* [DATA TO PROCESS]:

-*-*-

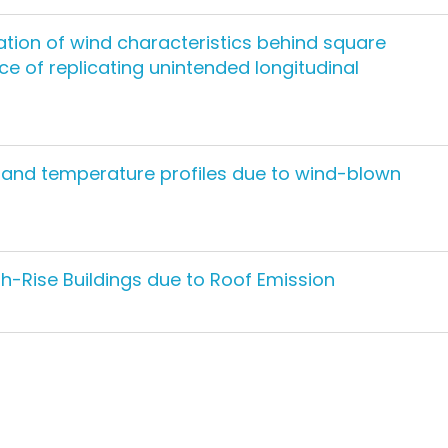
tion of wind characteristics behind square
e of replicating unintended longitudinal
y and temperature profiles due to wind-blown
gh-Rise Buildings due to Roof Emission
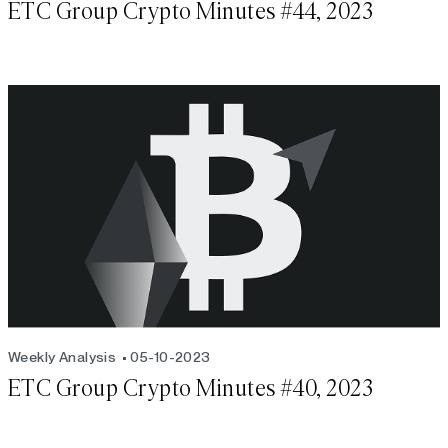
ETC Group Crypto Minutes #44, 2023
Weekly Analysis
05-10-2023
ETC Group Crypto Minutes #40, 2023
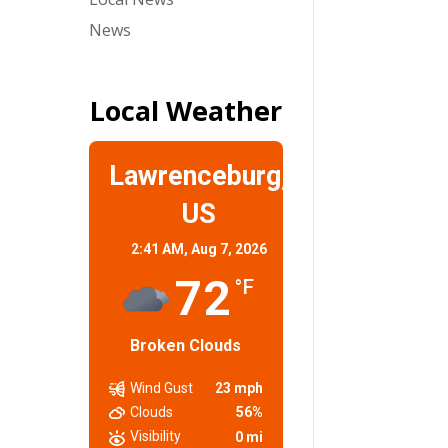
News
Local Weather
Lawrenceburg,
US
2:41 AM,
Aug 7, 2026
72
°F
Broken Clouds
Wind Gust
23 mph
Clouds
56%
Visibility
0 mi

-*-*-

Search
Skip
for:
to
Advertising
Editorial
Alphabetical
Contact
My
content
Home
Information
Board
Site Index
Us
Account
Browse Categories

-*-*-

* [WORK INSTRUCTIONS]: Within the material above, output exactly the lines from the one with "Advertising" through the one with "Browse Categories", end lines included, and nothing besides.

* [OUTPUT OF THE EXERCISE]:
Advertising
Editorial
Alphabetical
Contact
My
content
Home
Information
Board
Site Index
Us
Account
Browse Categories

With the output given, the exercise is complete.